--- Dataset extract Enclosed Below ---
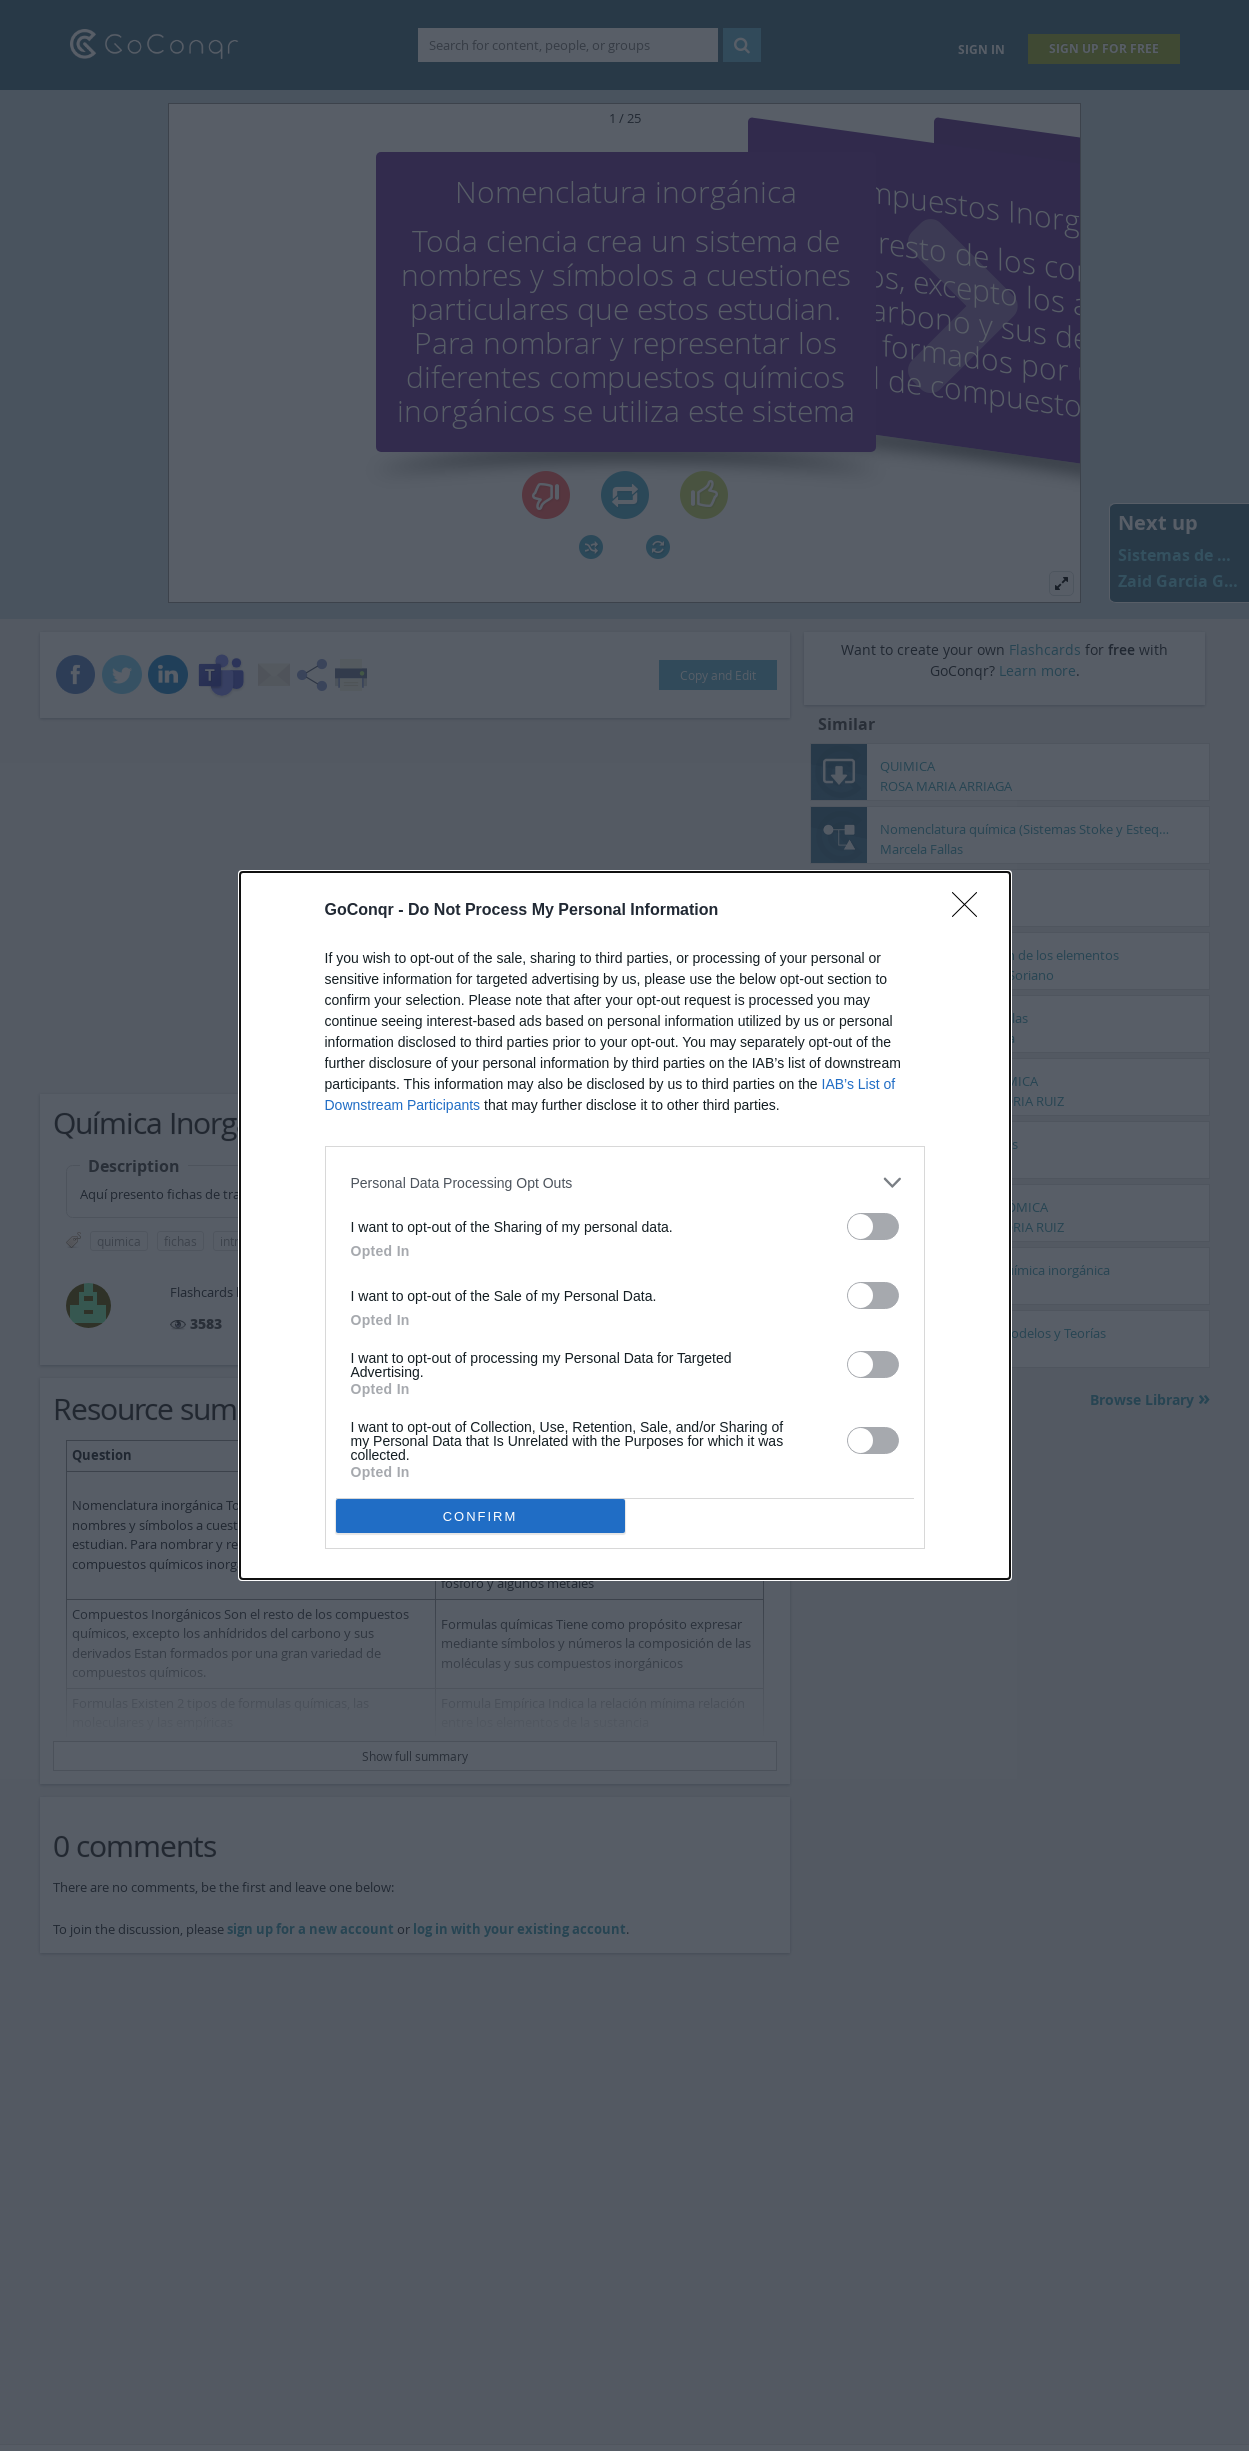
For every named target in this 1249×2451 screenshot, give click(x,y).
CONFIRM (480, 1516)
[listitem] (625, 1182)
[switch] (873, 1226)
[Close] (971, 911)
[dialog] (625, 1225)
--- End of Enclosed Dataset extract ---
Would you transcribe each of the entries exactly, skipping the pictures?

For every named target in this 1249×2451 screenshot, give click(x,y).
CONFIRM (480, 1516)
[listitem] (625, 1182)
[switch] (873, 1226)
[Close] (971, 911)
[dialog] (625, 1225)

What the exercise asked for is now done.